Charles Baillie, or Bailly (1542–1625), was a Fleming by birth, but a Scot by descent. He was a papal agent and member of the household of Mary, Queen of Scots, following the murder of her husband. Having the mastery of several European languages he was, after Mary's imprisonment, employed in carrying out foreign plots on her behalf.

In the spring of 1571, Baillie was about to leave Flanders with copies of a book by the bishop of Ross in defence of Queen Mary, which he had got printed at the Liège press, when Roberto di Ridolfi, the agent of Pope Pius V, entrusted him with letters in cipher for the queen, and also for the Spanish ambassador, the Duke of Norfolk, the Bishop of Ross, and Lord Lumley. They described a plan for a Spanish landing on Mary's behalf in the eastern counties of England. As soon as Baillie set foot on shore at Dover, he was arrested and taken to the Marshalsea.
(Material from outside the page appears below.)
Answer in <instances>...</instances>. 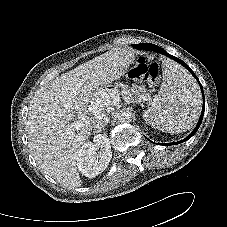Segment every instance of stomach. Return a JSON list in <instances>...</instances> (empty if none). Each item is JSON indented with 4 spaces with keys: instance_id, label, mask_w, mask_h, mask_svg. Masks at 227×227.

The letters were, however, conveyed in secret by Lord Cobham to the bishop of Ross, who, with the help of the Spanish ambassador, composed other letters of a less incriminating nature to be laid before Lord Burghley, Queen Elizabeth's chief advisor.

The scheme might have been successful had Burghley not made use of a traitor, named Thomas Herle, to gain Baillie's confidence. Herle described Baillie as "fearful, full of words, glorious, and given to the cup, a man easily read". Herle had also gained the confidence of the bishop, and a complete exposure of the whole plot was imminent when an indiscretion on Herle's part convinced Baillie that he was betrayed. He endeavoured to warn the bishop by a letter, but it was intercepted, and Baillie was conveyed to the Tower of London, where he refused to read the cipher of the letters, and was put on the rack. The following inscription, still visible on the walls, records his reflections inspired by the situation: "L. H. S. 1571 die 10 Aprilis. Wise men ought to se what they do, to examine before they speake; to prove before they take in hand; to beware whose company they use; and, above all things, to whom they truste. |— Charles Bailly."